The report can be found here. In the following sections, some detail information of the datasets is described. I have also distrubuted the source code (written in Python) by which I used to perform the streaming.

Autonomous System

This Autonomous System (AS) dataset was downloaded from Stanford SNAP project, which was originally collected from University of Oregon Route Views Project. It contains 733 daily instances which span an interval of 785 days from Nov 8, 1997 to Jan 2, 2000. Each daily instance describes a communication network of who-talks-to-whom in the system. I have converted these original data files into 733 GraphML instances with a 1-day time-window size.

  • Data link: AS@SNAP (dynamics: addition and deletion of nodes and edges)
  • Source code: AS.py (available time-window size: day)
  • Read me: readme
  • Sample GraphML: sample
Citation Network
  1. HighPh
  2. The HepPh dataset was downloaded from Stanford SNAP project, which was originally released at 2003-KDD Cup. The papers included in this dataset were collected from the e-print arXiv and covered in the period from Feb 1992 to Mar 2002 (122 months).

  3. HighTh
  4. The HepTh dataset was downloaded from Stanford SNAP project, which was originally released at 2003-KDD Cup. The papers included in this dataset were collected from the e-print arXiv and covered in the period from Feb 1992 to Mar 2002 (122 months).

  5. USPatents
  6. The original data files were downloaded from NBER (the National Bureau of Ecnomic Research). The data comprises detail information on almost 3 million U.S. patents granted between January 1963 and December 1999, and all citations made to these patents between 1975 and 1999 (over 16 million).

Movie Database
  1. MovieLens
  2. This dataset was downloaded from MovieLens 1M Dataset distributed by GroupLens research group. It describes 1,000,209 anonymous ratings of approximately 3,900 movies made by 6,040 MovieLens users who joined MovieLens in 2000.

  3. Hetrec
  4. The original data files were downloaded from HetRec 2011 Dataset. It is an extension of MovieLens 10M dataset, published by GroupLens research group. The original dataset links the movies of MovieLens dataset with their corresponding web pages at Internet Movie Database (IMDb) and Rotten Tomatoes movie review systems, and it contains all detail information of the movies (like actors, actresses, directors, countries, genres, etc.)

Social Network Growth

The Social Network Growth data consists of three independent datasets: Facebook-Growth, Flickr-Growth and Youtube-Growth. The original files were collected from Online Social Network Research group. These growth datasets are focusing on the ways in which new user-user links are created.

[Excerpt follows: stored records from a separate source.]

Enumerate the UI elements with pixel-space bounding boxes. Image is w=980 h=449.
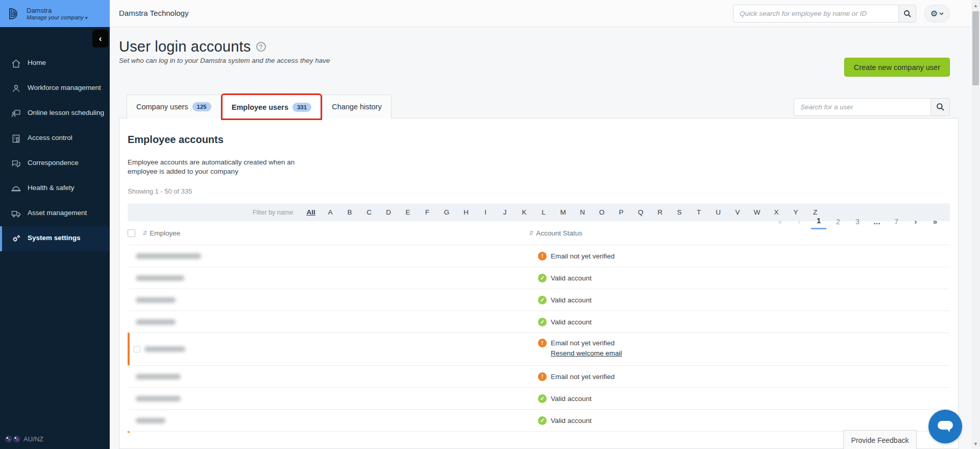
scrollbar-thumb[interactable] <box>972 11 979 85</box>
pagination-item[interactable]: « <box>772 218 788 229</box>
brand-header[interactable]: Damstra Manage your company ▾ <box>0 0 110 27</box>
search-icon <box>903 10 912 18</box>
filter-letter[interactable]: E <box>398 208 418 216</box>
scroll-down-arrow[interactable]: ▼ <box>971 439 980 448</box>
sidebar: Damstra Manage your company ▾ ‹ Home Wor… <box>0 0 110 449</box>
region-selector[interactable]: AU/NZ <box>5 435 43 443</box>
row-checkbox[interactable] <box>134 346 140 352</box>
chat-widget-button[interactable] <box>928 410 962 443</box>
filter-letter[interactable]: B <box>340 208 359 216</box>
employee-users-count-badge: 331 <box>292 103 311 112</box>
select-all-checkbox[interactable] <box>128 229 135 237</box>
column-employee[interactable]: Employee <box>150 229 180 237</box>
table-body: Email not yet verified Valid account Val… <box>128 245 950 433</box>
pagination: «‹123…7›» <box>768 217 943 229</box>
sidebar-item-health-safety[interactable]: Health & safety <box>0 176 110 201</box>
filter-letter[interactable]: W <box>747 208 767 216</box>
vertical-scrollbar[interactable]: ▲ ▼ <box>971 0 980 449</box>
create-company-user-button[interactable]: Create new company user <box>844 58 950 77</box>
filter-letter[interactable]: L <box>534 208 553 216</box>
hard-hat-icon <box>11 183 21 194</box>
filter-letter[interactable]: S <box>670 208 689 216</box>
sidebar-item-asset-management[interactable]: Asset management <box>0 201 110 226</box>
table-row[interactable]: Email not yet verified <box>128 365 950 387</box>
filter-letter[interactable]: H <box>456 208 476 216</box>
app-window: Damstra Manage your company ▾ ‹ Home Wor… <box>0 0 980 449</box>
redacted-employee-name <box>136 253 201 259</box>
tab-employee-users[interactable]: Employee users 331 <box>222 94 321 119</box>
pagination-item[interactable]: › <box>908 218 923 229</box>
filter-letter[interactable]: D <box>379 208 398 216</box>
table-row-highlighted[interactable]: Email not yet verified Resend welcome em… <box>128 333 950 365</box>
main-content: User login accounts ? Set who can log in… <box>110 27 971 449</box>
redacted-employee-name <box>136 418 165 423</box>
filter-letter[interactable]: U <box>708 208 728 216</box>
filter-letter[interactable]: N <box>573 208 592 216</box>
status-icon <box>538 394 547 403</box>
sidebar-item-online-lesson-scheduling[interactable]: Online lesson scheduling <box>0 101 110 126</box>
pagination-item[interactable]: ‹ <box>792 218 807 229</box>
resend-welcome-email-link[interactable]: Resend welcome email <box>551 349 622 357</box>
pagination-item[interactable]: 7 <box>889 218 904 229</box>
filter-letter[interactable]: Z <box>805 208 825 216</box>
filter-letter[interactable]: T <box>689 208 708 216</box>
table-row[interactable]: Email not yet verified <box>128 245 950 267</box>
filter-letter[interactable]: V <box>728 208 747 216</box>
user-search-button[interactable] <box>930 98 950 116</box>
filter-letter[interactable]: J <box>495 208 514 216</box>
table-row[interactable]: Valid account <box>128 267 950 289</box>
pagination-item[interactable]: … <box>869 218 885 229</box>
filter-letter[interactable]: R <box>650 208 670 216</box>
pagination-item[interactable]: » <box>927 218 943 229</box>
filter-letter[interactable]: Q <box>631 208 650 216</box>
table-row[interactable]: Valid account <box>128 311 950 333</box>
filter-letter[interactable]: M <box>553 208 573 216</box>
provide-feedback-button[interactable]: Provide Feedback <box>843 430 917 449</box>
table-row[interactable]: Valid account <box>128 409 950 431</box>
status-badge: Valid account <box>551 296 592 304</box>
filter-letter[interactable]: G <box>437 208 456 216</box>
filter-letter[interactable]: Y <box>786 208 805 216</box>
pagination-item[interactable]: 2 <box>830 218 846 229</box>
quick-search-input[interactable] <box>733 5 898 22</box>
column-account-status[interactable]: Account Status <box>536 229 582 237</box>
gear-icon: ⚙ <box>930 10 938 18</box>
sidebar-item-correspondence[interactable]: Correspondence <box>0 151 110 176</box>
filter-letter[interactable]: All <box>301 208 321 216</box>
tab-company-users[interactable]: Company users 125 <box>127 94 221 119</box>
status-badge: Email not yet verified <box>551 373 615 381</box>
sidebar-item-system-settings[interactable]: System settings <box>0 226 110 251</box>
page-title: User login accounts <box>119 38 251 55</box>
help-icon[interactable]: ? <box>256 42 266 52</box>
sidebar-collapse-button[interactable]: ‹ <box>92 30 108 48</box>
filter-letter[interactable]: C <box>359 208 379 216</box>
tab-change-history[interactable]: Change history <box>322 94 391 119</box>
sidebar-item-access-control[interactable]: Access control <box>0 126 110 151</box>
filter-letter[interactable]: A <box>321 208 340 216</box>
pagination-item[interactable]: 1 <box>811 217 826 229</box>
scroll-up-arrow[interactable]: ▲ <box>971 1 980 10</box>
sort-icon[interactable]: ⇵ <box>529 230 533 237</box>
table-row[interactable]: Valid account <box>128 387 950 409</box>
brand-tagline[interactable]: Manage your company ▾ <box>27 14 88 20</box>
filter-letter[interactable]: I <box>476 208 495 216</box>
filter-letter[interactable]: P <box>611 208 631 216</box>
pagination-item[interactable]: 3 <box>850 218 865 229</box>
status-icon <box>538 274 547 282</box>
filter-letter[interactable]: O <box>592 208 611 216</box>
section-description: Employee accounts are automatically crea… <box>128 158 316 176</box>
filter-letter[interactable]: X <box>767 208 786 216</box>
tab-bar: Company users 125 Employee users 331 Cha… <box>127 94 393 119</box>
settings-menu-button[interactable]: ⚙ <box>924 5 950 22</box>
sidebar-item-workforce-management[interactable]: Workforce management <box>0 76 110 101</box>
company-users-count-badge: 125 <box>192 102 211 111</box>
redacted-employee-name <box>136 396 181 401</box>
sort-icon[interactable]: ⇵ <box>142 230 147 237</box>
table-row[interactable]: Valid account <box>128 289 950 311</box>
user-search-input[interactable] <box>794 98 930 116</box>
filter-letter[interactable]: K <box>514 208 534 216</box>
sidebar-item-home[interactable]: Home <box>0 51 110 76</box>
filter-letter[interactable]: F <box>418 208 437 216</box>
status-icon <box>538 416 547 425</box>
quick-search-button[interactable] <box>898 5 916 22</box>
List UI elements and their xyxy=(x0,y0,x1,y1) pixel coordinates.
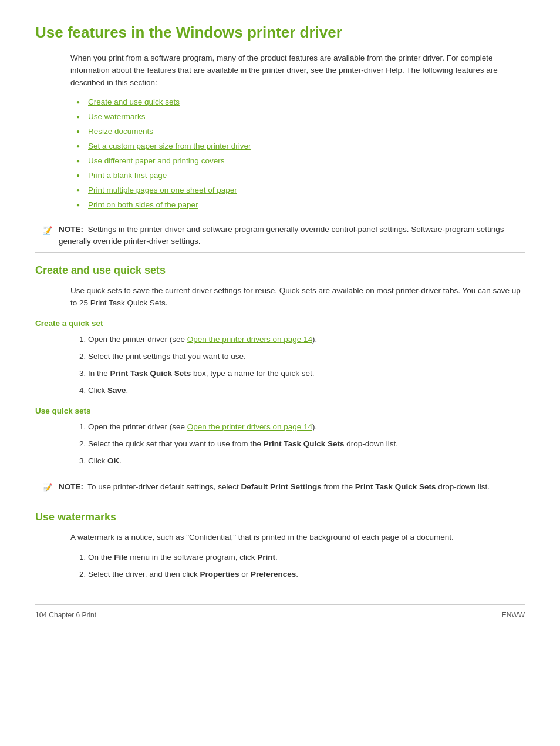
footer-right: ENWW xyxy=(502,611,525,619)
link-both-sides[interactable]: Print on both sides of the paper xyxy=(88,200,198,209)
subsection-title-use: Use quick sets xyxy=(35,406,525,415)
list-item: Use different paper and printing covers xyxy=(88,156,525,165)
list-item: Print a blank first page xyxy=(88,171,525,180)
step-item: Select the quick set that you want to us… xyxy=(88,438,525,451)
note-label-2: NOTE: xyxy=(59,482,83,491)
link-open-printer-drivers-2[interactable]: Open the printer drivers on page 14 xyxy=(187,422,312,431)
step-item: Open the printer driver (see Open the pr… xyxy=(88,334,525,346)
note-label-1: NOTE: xyxy=(59,225,83,234)
page-title: Use features in the Windows printer driv… xyxy=(35,23,525,42)
feature-list: Create and use quick sets Use watermarks… xyxy=(88,98,525,209)
intro-paragraph: When you print from a software program, … xyxy=(70,52,525,89)
note-icon-2: 📝 xyxy=(42,482,54,494)
note-box-2: 📝 NOTE: To use printer-driver default se… xyxy=(35,476,525,499)
step-item: Open the printer driver (see Open the pr… xyxy=(88,421,525,434)
step-item: In the Print Task Quick Sets box, type a… xyxy=(88,368,525,380)
steps-create-quick-set: Open the printer driver (see Open the pr… xyxy=(88,334,525,397)
list-item: Print multiple pages on one sheet of pap… xyxy=(88,186,525,194)
page-footer: 104 Chapter 6 Print ENWW xyxy=(35,604,525,619)
link-custom-paper[interactable]: Set a custom paper size from the printer… xyxy=(88,142,251,150)
note-body-1: Settings in the printer driver and softw… xyxy=(59,225,504,246)
link-watermarks[interactable]: Use watermarks xyxy=(88,112,146,121)
link-blank-page[interactable]: Print a blank first page xyxy=(88,171,167,180)
steps-use-quick-set: Open the printer driver (see Open the pr… xyxy=(88,421,525,468)
note-box-1: 📝 NOTE: Settings in the printer driver a… xyxy=(35,219,525,253)
section-title-quick-sets: Create and use quick sets xyxy=(35,264,525,277)
note-text-1: NOTE: Settings in the printer driver and… xyxy=(59,224,518,248)
section-body-watermarks: A watermark is a notice, such as "Confid… xyxy=(70,532,525,544)
step-item: Select the print settings that you want … xyxy=(88,351,525,363)
step-item: Select the driver, and then click Proper… xyxy=(88,569,525,581)
link-multiple-pages[interactable]: Print multiple pages on one sheet of pap… xyxy=(88,186,237,194)
subsection-title-create: Create a quick set xyxy=(35,319,525,328)
list-item: Print on both sides of the paper xyxy=(88,200,525,209)
list-item: Set a custom paper size from the printer… xyxy=(88,142,525,150)
steps-watermarks: On the File menu in the software program… xyxy=(88,552,525,581)
link-open-printer-drivers-1[interactable]: Open the printer drivers on page 14 xyxy=(187,335,312,344)
list-item: Use watermarks xyxy=(88,112,525,121)
link-quick-sets[interactable]: Create and use quick sets xyxy=(88,98,180,106)
list-item: Resize documents xyxy=(88,127,525,136)
step-item: On the File menu in the software program… xyxy=(88,552,525,564)
section-body-quick-sets: Use quick sets to save the current drive… xyxy=(70,285,525,310)
note-icon-1: 📝 xyxy=(42,224,54,237)
footer-left: 104 Chapter 6 Print xyxy=(35,611,96,619)
link-resize[interactable]: Resize documents xyxy=(88,127,153,136)
list-item: Create and use quick sets xyxy=(88,98,525,106)
section-title-watermarks: Use watermarks xyxy=(35,511,525,523)
link-different-paper[interactable]: Use different paper and printing covers xyxy=(88,156,224,165)
step-item: Click OK. xyxy=(88,455,525,468)
step-item: Click Save. xyxy=(88,385,525,397)
note-text-2: NOTE: To use printer-driver default sett… xyxy=(59,481,490,493)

Data link: Social Networks (dynamics: addition of nodes and edges)
Read me: ReadMe
  1. Facebook
  2. Flickr
  3. Youtube
Tencent Weibo

The original data files were downloaded from 2012-KDD CUP. The data represents a sampled snapshot of the Tencent Weibo users' preferences for various items - the recommendation to users and follow-relation history.

Yahoo! Instant Message

The original dataset is provided as part of the Yahoo! Webscope program for use solely under the terms of a signed Yahoo! Data Sharing Agreement. It contains data generated by a small subset of Yahoo! Messenger users from different zip codes for 28 days starting from April 1st 2008, with some modifications and additions by Yahoo! Research.